= Souffle (heart sound) =

A souffle (/ˈsuːfəl/) (Note: Naturalized in English as /ˈsuːfəl/, from French souffle, "a puff of air"; it is not to be confused with soufflé (/suːˈfleɪ/), which is cognate but reflects another French noun coming from nominalization of the participial adjective; the difference is that between "a blow" and "blown", that is, "a puff of air" versus "a thing puffed up by a puff of air".) is a vascular or cardiac murmur with a blowing quality when heard on auscultation. It is particularly used to describe vascular murmurs or transmitter heart sounds which occur during pregnancy, either from the uterus and breasts of the mother, or from the fetus.

==Uterine souffle==
Uterine souffle or placental souffle is a soft, blowing sound heard using a stethoscope, usually in the second trimester of pregnancy (13–28 weeks). This sound is heard most clearly in the lower part of the uterus and is synchronous with the pulse of the mother. The uterine souffle is produced by the rush of blood through the dilated vessels of the uterus. On auscultation, uterine souffle may often be confused with funic souffle, which is a sharp, whistling sound that is synchronous with the pulse of the foetus. Therefore, the maternal pulse must be palpated simultaneously in order to confirm uterine souffle.

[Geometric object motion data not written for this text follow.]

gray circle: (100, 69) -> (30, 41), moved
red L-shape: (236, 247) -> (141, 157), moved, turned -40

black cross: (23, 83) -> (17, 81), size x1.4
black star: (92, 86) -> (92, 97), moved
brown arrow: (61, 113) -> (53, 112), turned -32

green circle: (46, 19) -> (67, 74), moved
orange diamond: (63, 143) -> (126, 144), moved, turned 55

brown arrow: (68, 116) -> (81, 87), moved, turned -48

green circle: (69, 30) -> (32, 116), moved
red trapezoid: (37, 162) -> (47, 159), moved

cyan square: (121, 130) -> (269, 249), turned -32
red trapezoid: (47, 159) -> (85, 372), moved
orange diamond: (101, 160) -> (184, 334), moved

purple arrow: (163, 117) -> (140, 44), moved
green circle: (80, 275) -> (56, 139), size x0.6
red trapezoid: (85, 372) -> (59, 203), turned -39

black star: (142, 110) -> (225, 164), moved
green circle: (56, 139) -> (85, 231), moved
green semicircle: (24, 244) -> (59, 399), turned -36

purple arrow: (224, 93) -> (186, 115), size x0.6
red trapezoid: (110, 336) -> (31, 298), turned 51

Uterine souffle is considered as a probable objective sign of pregnancy.

==Funic souffle==
Funic souffle (also known as funicular or fetal souffle), is a blowing sound heard in synch with fetal heart sounds, and may originate from the umbilical cord. It has also been described as a sharp, whistling sound that is synchronous with the pulse of the foetus, usually heard during the second trimester of pregnancy (13–28 weeks). It is heard because of the rush of blood through the umbilical arteries of the foetus, and is therefore synchronous with the foetal pulse. The funic souffle is not heard consistently. On auscultation, funic souffle may often be confused with uterine souffle, which is a soft, blowing sound synchronous with the maternal pulse. Therefore, the maternal pulse must be palpated simultaneously in order to differentiate uterine souffle from funic souffle.

==Mammary souffle==
A mammary souffle is a maternal cardiac murmur heard over the breasts.

A mammary souffle is present in late pregnancy or during lactation. It is a benign continuous heart sound, which disappear after lactation. It's supposed to arise from superficial arteries supplying the lactating breast and for that reason called a "mammary souffle."

The following characters of this murmur are emphasized. It may occur throughout systole and diastole (some reports with only noted during systolic phase). Its quality (primarily systolic, high-pitched, around left sternal border ) may closely simulate Patent Ductus Arteriosus (PDA). The distinguishing properties are its variation in position from time to time (left or right, second or third even fourth interspace close to sternum), its evanescence (not always can be heard during pregnancy period) and its disappearance on firm pressure with the stethoscope.